Scan the entries below and extract each line with the word "färben" in it.
*** Opening The data ***
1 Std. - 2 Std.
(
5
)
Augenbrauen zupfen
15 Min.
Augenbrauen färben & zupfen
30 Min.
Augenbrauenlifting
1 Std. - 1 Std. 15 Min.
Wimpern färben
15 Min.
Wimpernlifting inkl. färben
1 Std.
*** Closing The data ***
● Exercise answer:
Augenbrauen färben & zupfen
Wimpern färben
Wimpernlifting inkl. färben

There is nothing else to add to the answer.